Öte yandan, bazı Amerikan makamları Bin Laden’in cesedinin ellerinde olduğunu söylerken, diğer bazı Amerikan makamları da, cesedin Suûdî rejimince kabul edilmemesi üzerine, İslamî usûllere riayet edilerek denizin dibine gömüldüğünden haber veriyor..

Amerikalıların da böyle bir ’kemalist’  yöntemi takib etmesi, ilginç..

Evet, şaşırmayalım.. Bu, ilginç bir ve korkunç bir kemalist metoddur..

1925 Şubatı’nda Diyarbekir ve çevresinde meydana gelen büyük qıyâm esnâsında yakalanıp idâm terimi kullanılarak kanun adına diye öldürülen Şeyh Said’in mezarının gizlenmesi ve keza 1937’de, Dersim’de Seyyid Rıza liderliğindeki isyanın onbinlerce sivil insanın da katledilerek bastırılmasını takiben, Seyyid Rıza ve oğlu da yine idâm denilerek, kanun adına öldürülmekle kalmamış ve cesedleri yakılarak yokedilmiş ve geride bir mezar bile bırakılmamıştı..

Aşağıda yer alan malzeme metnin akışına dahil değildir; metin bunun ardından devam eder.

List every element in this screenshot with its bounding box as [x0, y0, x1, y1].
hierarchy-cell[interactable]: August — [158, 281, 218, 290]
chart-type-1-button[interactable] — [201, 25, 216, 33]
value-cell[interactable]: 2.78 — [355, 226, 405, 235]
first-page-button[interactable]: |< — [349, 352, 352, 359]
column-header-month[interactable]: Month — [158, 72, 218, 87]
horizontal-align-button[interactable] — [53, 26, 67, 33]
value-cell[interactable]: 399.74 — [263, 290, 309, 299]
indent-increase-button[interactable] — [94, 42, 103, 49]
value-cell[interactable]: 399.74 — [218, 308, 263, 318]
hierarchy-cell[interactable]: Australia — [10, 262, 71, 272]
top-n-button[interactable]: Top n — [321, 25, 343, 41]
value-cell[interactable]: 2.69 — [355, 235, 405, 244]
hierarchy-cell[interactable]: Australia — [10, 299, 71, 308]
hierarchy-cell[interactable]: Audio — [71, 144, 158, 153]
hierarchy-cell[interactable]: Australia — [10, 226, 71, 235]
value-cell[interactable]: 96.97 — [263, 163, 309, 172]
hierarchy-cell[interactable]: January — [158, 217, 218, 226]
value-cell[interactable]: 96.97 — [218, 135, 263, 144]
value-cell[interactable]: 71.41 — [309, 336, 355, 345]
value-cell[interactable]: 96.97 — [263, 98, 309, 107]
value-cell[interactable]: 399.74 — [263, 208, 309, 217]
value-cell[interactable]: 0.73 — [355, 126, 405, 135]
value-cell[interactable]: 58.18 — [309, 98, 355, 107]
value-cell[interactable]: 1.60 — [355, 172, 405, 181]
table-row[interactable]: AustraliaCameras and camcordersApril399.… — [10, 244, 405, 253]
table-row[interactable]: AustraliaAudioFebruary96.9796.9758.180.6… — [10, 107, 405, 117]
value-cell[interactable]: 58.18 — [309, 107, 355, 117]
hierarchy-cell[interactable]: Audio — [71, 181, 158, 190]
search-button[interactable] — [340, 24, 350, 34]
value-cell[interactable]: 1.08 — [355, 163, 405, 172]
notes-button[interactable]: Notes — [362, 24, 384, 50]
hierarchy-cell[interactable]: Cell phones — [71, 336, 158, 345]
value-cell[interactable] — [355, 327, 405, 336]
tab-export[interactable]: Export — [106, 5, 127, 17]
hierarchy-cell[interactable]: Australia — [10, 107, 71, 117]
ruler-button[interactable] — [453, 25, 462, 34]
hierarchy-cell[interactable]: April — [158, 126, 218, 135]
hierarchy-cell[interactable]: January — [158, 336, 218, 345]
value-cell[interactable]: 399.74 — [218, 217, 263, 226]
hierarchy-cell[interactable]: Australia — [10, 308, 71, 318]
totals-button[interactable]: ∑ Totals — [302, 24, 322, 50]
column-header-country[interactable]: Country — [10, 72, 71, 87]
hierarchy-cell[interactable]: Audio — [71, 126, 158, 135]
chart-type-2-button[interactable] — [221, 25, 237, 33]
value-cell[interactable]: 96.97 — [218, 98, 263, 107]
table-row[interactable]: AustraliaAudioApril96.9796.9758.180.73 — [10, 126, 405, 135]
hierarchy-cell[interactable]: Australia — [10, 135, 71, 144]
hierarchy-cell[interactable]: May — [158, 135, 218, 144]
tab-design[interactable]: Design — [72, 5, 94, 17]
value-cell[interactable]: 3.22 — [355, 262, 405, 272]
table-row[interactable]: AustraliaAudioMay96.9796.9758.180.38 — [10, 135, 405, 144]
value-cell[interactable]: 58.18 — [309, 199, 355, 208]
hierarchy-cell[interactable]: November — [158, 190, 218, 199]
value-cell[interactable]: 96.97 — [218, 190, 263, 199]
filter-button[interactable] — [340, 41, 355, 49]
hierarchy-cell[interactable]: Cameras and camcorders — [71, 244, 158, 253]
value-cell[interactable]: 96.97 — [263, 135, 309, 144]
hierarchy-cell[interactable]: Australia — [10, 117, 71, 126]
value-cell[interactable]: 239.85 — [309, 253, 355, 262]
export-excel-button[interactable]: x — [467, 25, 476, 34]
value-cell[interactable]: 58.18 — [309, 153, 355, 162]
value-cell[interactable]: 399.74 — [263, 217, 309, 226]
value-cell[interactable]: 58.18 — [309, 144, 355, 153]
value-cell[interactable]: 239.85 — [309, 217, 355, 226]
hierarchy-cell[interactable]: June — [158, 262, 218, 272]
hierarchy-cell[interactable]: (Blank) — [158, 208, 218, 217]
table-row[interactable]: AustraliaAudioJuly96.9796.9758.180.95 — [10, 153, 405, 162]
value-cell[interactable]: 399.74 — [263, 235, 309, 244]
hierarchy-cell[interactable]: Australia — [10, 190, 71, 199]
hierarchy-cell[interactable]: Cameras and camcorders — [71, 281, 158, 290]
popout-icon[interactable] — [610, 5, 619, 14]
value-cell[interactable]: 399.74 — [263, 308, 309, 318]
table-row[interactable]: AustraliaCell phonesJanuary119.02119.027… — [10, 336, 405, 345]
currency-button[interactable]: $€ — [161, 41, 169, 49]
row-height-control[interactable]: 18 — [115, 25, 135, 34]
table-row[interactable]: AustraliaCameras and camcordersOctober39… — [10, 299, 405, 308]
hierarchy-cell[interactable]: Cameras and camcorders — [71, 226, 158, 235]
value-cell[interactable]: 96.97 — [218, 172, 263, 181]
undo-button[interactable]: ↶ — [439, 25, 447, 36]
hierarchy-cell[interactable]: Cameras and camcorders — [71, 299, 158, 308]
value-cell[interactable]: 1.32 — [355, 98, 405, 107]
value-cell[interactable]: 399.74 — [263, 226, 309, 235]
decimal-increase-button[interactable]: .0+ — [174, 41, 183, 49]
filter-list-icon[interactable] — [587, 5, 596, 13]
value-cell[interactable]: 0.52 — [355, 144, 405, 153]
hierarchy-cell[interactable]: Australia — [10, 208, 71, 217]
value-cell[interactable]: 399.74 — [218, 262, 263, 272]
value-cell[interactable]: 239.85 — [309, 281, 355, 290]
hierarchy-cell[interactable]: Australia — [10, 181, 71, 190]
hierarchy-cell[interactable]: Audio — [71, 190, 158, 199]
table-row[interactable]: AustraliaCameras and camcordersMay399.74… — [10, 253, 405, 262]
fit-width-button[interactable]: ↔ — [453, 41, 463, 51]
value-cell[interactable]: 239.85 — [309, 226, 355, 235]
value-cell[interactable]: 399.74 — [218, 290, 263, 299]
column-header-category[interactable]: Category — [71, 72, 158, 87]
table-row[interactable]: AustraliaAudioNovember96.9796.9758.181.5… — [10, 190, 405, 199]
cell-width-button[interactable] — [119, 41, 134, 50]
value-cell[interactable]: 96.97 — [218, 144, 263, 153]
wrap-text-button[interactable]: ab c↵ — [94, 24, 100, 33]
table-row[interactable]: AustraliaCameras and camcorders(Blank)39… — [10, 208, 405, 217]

Bu kemalist yöntemin, Said-i Nursî’nin 24 Mart 1960’da ölümünden iki ay sonralarda, ona da uygulandığını; cesedinin, 27 Mayıs darbecilerince Urfa’da kısa sürede bir ziyaretgâha dönüşen mezarından çıkarılıp uçakla bilinmeyen bilinmeyen bir yere, -bir iddiaya göre Tuz Gölü’ne ve bir diğer iddiaya göre de Akdeniz’e- atılmış olduğunu (ve o cinayeti işletenlerin başında bulunan Alpaslan Türkeş’in de bu sırrı ifşa etmeden dünyadan ayrıldığını) hatırlayalım..

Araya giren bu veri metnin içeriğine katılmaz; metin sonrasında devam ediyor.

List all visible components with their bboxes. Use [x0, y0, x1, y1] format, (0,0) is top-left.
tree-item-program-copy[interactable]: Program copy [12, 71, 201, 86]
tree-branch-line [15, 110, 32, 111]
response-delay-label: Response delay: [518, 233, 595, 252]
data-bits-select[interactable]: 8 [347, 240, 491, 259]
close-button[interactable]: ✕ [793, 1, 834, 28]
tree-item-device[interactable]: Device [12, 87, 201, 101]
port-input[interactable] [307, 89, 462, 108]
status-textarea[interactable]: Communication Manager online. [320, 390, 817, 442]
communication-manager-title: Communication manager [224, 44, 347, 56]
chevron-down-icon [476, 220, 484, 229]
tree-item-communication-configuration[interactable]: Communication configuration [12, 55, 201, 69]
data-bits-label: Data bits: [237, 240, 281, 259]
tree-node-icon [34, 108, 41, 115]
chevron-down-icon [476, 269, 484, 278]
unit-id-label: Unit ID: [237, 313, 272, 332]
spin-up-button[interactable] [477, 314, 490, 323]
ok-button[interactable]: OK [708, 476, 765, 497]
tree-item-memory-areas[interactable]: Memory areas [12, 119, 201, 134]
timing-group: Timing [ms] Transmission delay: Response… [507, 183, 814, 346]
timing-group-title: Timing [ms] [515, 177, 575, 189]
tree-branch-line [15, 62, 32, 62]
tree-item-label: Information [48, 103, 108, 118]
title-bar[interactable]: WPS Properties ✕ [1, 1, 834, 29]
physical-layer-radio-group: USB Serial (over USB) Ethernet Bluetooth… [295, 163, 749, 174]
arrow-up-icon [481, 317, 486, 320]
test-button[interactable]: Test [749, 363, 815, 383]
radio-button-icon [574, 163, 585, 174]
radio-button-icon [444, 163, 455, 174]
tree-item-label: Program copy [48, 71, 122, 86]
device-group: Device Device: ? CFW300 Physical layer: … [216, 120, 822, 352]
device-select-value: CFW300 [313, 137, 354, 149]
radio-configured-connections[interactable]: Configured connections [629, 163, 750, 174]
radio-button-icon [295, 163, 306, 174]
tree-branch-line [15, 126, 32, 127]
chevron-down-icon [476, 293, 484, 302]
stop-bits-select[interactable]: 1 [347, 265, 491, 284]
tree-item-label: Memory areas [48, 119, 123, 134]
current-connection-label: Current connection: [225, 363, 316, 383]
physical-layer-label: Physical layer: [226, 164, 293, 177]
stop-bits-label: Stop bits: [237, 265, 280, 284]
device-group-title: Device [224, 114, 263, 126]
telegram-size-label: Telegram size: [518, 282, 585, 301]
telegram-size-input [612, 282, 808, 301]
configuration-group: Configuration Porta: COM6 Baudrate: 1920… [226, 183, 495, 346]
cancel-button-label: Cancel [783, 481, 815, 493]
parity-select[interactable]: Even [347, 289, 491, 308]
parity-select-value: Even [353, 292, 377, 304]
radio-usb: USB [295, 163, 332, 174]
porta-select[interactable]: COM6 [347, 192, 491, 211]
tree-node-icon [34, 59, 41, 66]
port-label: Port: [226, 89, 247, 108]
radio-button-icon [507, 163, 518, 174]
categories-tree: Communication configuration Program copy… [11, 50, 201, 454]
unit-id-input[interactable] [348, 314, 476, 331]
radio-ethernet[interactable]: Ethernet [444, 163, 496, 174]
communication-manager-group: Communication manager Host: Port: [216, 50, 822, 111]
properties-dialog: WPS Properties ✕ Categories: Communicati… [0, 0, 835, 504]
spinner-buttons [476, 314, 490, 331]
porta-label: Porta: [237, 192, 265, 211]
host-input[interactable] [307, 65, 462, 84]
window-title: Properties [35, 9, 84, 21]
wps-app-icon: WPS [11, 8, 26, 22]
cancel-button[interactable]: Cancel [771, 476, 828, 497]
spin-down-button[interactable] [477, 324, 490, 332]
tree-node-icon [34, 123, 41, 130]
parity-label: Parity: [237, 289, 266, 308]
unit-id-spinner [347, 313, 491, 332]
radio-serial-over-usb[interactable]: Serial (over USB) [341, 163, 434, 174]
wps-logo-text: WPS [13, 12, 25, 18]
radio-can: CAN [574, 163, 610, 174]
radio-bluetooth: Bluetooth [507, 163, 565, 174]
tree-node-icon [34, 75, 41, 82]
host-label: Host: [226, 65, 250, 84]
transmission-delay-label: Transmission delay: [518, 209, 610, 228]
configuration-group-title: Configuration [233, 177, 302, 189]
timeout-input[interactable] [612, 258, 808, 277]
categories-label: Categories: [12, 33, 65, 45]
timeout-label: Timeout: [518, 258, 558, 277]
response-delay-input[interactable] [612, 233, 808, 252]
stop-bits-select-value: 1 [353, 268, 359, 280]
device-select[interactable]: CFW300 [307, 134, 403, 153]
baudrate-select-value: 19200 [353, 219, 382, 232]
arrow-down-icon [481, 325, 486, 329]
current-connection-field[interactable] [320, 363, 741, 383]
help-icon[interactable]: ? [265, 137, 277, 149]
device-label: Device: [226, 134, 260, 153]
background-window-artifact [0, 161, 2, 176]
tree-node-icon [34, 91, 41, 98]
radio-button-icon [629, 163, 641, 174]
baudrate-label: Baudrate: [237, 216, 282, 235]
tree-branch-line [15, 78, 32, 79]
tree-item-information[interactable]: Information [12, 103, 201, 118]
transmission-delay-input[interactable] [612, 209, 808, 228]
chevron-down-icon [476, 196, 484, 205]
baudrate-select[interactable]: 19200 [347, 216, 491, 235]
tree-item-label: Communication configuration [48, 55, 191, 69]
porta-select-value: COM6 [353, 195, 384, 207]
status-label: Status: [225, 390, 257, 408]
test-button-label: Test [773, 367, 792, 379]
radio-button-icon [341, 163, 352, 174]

1950-60 arası 10 yıl iktidarda kalan Başvekil Adnan Menderes ile Dışişleri Bakanı Fatin Rüşdî Zorlu ve Maliye Bakanı Hasan Polatkan’ın, 1961’de İmralı Adası’nda yine hukuk adına öldürülmelerinden sonra, cenazelerinin ailelerine verilmeyip, kemiklerinin bile ancak 30 yıl sonra izin verilmesi de yine aynı kemalist mütegallibe zihniyetinin yansıması idi..

 

Emperyalistlerin, hele de müslüman coğrafyalarındaki ziyaretgâh haline gelen mezarların fonksiyonunun gücünü kestirmekte kemalist metodlardan ders aldıkları görülmektedir..  Ki, ayrıca, Amerikan emperyalizminin Irak’ı işgalinden sonraki yıllar boyunca çekilen korkunç cinayet ve acılar, Saddam Huseyn’in bile yüzünü ağartacak bir dereceye geldiğinden, onun doğum yeri olan Tikrit’teki mezarının da bugün bir ziyaretgâha dönüştürüldüğü biliniyor..

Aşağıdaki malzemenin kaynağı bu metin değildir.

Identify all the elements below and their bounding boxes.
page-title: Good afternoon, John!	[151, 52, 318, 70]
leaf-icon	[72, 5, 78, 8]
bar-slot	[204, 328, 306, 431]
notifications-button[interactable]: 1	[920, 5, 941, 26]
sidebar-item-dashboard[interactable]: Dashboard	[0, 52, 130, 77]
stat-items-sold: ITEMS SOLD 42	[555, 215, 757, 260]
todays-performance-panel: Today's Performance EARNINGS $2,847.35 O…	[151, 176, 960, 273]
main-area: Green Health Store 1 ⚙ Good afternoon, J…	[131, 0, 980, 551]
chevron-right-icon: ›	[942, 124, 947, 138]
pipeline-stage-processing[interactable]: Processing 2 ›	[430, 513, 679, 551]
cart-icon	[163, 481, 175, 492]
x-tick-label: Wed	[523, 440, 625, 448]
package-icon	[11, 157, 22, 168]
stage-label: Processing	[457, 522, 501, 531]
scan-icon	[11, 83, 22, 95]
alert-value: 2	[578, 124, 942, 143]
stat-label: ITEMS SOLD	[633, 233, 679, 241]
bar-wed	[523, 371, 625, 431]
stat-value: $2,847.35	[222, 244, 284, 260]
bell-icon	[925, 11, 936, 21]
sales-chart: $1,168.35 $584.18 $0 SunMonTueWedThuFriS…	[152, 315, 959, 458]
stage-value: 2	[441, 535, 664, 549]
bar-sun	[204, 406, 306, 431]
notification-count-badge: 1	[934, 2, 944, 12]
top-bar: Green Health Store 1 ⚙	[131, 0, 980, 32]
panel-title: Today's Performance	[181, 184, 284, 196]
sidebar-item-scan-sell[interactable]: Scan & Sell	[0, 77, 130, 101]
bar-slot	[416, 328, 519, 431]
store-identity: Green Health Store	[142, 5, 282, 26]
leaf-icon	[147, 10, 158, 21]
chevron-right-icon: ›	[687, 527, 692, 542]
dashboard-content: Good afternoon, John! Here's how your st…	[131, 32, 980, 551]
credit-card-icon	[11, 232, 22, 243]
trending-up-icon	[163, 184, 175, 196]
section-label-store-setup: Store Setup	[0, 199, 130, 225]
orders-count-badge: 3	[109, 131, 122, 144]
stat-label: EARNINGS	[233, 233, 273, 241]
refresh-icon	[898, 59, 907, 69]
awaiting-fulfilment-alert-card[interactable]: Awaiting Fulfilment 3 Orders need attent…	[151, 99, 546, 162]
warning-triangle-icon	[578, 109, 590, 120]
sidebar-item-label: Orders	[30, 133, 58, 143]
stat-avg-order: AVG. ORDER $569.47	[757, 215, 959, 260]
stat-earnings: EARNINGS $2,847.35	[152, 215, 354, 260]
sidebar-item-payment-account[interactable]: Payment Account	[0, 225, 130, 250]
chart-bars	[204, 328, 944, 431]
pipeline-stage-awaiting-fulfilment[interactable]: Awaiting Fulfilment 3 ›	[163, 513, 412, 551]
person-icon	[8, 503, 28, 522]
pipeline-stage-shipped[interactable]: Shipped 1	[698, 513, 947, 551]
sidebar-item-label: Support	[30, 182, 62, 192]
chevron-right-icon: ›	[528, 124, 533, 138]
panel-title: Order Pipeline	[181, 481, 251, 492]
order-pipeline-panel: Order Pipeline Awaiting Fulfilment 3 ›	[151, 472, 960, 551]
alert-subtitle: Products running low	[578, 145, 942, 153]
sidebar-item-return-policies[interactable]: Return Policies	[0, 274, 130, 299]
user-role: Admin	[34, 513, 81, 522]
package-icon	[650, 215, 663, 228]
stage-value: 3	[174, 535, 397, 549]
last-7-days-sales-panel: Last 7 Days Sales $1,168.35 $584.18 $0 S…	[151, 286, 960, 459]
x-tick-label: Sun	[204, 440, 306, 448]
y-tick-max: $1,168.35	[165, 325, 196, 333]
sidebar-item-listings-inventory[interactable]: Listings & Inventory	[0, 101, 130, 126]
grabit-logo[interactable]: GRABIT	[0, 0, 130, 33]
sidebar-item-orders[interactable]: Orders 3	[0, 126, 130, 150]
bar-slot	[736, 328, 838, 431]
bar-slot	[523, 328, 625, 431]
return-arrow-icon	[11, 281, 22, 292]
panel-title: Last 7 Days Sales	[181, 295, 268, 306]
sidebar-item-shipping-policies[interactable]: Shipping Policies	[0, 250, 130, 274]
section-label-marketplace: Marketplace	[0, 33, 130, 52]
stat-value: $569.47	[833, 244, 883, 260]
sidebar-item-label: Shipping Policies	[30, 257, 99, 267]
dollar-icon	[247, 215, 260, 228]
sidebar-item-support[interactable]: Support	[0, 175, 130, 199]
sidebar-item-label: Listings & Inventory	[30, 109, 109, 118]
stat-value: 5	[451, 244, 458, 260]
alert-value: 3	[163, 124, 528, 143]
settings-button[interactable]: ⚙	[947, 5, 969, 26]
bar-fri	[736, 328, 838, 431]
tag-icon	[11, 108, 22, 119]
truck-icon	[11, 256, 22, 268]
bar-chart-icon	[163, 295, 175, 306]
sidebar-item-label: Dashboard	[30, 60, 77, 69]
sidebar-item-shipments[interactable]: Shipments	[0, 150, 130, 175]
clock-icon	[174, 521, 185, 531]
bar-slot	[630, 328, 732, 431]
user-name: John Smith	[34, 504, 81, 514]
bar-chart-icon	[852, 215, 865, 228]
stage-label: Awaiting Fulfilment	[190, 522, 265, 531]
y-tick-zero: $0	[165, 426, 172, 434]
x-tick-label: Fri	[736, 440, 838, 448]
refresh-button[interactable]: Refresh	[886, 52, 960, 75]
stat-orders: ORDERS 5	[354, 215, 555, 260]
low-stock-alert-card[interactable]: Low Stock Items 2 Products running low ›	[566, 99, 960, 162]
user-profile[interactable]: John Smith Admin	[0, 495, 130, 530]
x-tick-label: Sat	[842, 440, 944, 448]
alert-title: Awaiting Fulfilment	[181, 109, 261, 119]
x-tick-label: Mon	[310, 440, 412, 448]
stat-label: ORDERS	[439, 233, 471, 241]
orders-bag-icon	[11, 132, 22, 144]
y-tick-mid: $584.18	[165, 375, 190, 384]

Şimdi de; Usâme bin Laden’in mezarının bir ziyaret ve manevî güç yüklemesi yapılan bir yer haline gelmesini önlemek için, geride bir iz bırakılmamaya çalışılıyor..

*

BÜTÜN BU KORKUNÇ EYLEMLERİ SAHİDEN DE BİN LADEN Mİ YAPTIRMIŞTI?

 

Usâme bin Laden, gerçekten de kendisine yöneltilen o korkunç 11 Eylûl 2001 ile, ondan öncesi ve sonrasındaki nice kanlı eylemleri gerçekten de yaptıran kişi midir?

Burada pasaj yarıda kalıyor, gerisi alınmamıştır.